- Feb 27, 2025
Discovering Your Power
- David Brown
- Sex Addiction: New Paradigm
There once was a boy called Jack. He lived with his mother, and they were very poor. The only income Jack’s mother had was from the milk that her cow, Milky-White, produced. One day Milky-White didn’t give any milk and Jack’s mother was desperate. Jack saw her anxiety and he told his mother not to be afraid because he would go into town to sell the cow. His mother was re-assured that at least they would be able to buy some food with the money from the sale of the cow. On the way to town, Jack met an old man who managed to convince Jack to give him the cow in exchange for five “magic beans.” He told Jack that if he planted the beans they would grow right up to the sky. Jack was impressed and made the exchange. When he got back home, his mother was so enraged that she sent Jack to bed without anything to eat and she threw the beans out of the window in a rage! The next morning, Jack looked out of the window at a massively tall beanstalk that reached up to the sky. So Jack climbed out of his bedroom window, jumped onto the beanstalk and climbed and climbed and climbed and climbed and climbed and climbed and climbed until he reached the sky. When he got there, he saw a “long broad path straight as a dart leading to a great big tall house and on the doorstep was a great big tall woman.”
You see, deep inside you are these magic beans, enormous power. You aren’t weak and powerless; you are all-powerful. Jack’s mother needed money for food, but Jack chose to discover prosperity, and freedom. He took a decision, he made a choice, to exchange his mother’s cow for five magic beans. In making that choice, Jack already began to discover his power. He used his True Will, his power to choose.
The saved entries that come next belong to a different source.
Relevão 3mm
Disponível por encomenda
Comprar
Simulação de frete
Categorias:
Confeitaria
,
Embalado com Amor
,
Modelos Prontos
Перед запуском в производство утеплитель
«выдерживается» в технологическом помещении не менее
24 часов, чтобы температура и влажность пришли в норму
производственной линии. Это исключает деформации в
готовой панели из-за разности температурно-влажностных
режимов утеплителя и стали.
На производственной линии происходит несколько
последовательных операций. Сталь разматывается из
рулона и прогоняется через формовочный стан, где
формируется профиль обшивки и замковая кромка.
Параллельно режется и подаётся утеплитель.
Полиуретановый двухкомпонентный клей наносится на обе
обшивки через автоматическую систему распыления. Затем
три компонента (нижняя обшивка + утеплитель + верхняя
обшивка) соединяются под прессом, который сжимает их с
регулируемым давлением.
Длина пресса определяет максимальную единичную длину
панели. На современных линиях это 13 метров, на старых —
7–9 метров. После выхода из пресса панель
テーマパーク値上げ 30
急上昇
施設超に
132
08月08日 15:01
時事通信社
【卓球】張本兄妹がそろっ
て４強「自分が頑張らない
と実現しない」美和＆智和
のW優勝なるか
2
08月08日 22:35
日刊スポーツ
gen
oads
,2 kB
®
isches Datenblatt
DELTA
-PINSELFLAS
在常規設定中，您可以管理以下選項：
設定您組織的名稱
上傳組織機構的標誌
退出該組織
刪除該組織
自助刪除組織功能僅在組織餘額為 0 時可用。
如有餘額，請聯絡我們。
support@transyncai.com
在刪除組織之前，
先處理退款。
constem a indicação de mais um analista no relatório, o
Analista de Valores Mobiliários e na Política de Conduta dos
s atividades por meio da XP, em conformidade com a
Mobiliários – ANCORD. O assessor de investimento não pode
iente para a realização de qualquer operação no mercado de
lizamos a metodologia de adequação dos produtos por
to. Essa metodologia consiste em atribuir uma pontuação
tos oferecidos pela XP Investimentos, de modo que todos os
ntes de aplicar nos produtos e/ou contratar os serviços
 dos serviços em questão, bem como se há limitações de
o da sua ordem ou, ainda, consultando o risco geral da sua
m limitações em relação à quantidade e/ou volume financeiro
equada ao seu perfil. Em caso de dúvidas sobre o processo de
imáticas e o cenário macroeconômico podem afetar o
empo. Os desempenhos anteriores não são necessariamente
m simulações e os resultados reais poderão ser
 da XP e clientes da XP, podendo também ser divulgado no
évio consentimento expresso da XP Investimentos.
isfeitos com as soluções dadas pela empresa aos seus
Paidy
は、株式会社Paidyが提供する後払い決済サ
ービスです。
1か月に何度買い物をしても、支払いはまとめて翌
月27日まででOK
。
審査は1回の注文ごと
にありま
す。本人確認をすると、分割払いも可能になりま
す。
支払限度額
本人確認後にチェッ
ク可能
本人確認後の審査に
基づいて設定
To use your Will sometimes takes great courage. Why? Because your Will is often in complete opposition to your fears! Most of us have not been taught how to choose for ourselves, while at the same time we have been taught how to be afraid! We haven’t been encouraged to use our intuition; we’ve been taught from childhood to “be sensible” to use our intellect, to enter a profession or career that will give security and status, prestige. And we have been taught to fear failure and not being good enough.
This is what I call a Philosophy of Brokenness. Through it we have been led to believe that there is something fundamentally wrong with us. We are broken and in need of fixing. This philosophy, of brokenness or being wrong in some way, was an inevitable side effect of the misunderstood doctrine of original sin, which follows that there must be something fundamentally wrong with the way in which we come into being, with sex itself. Religious doctrines such as this become dogma and accepted as fact. Lacking the keys to real understanding, such doctrines as these are dead doctrines, producing belief in judgement, fear and death.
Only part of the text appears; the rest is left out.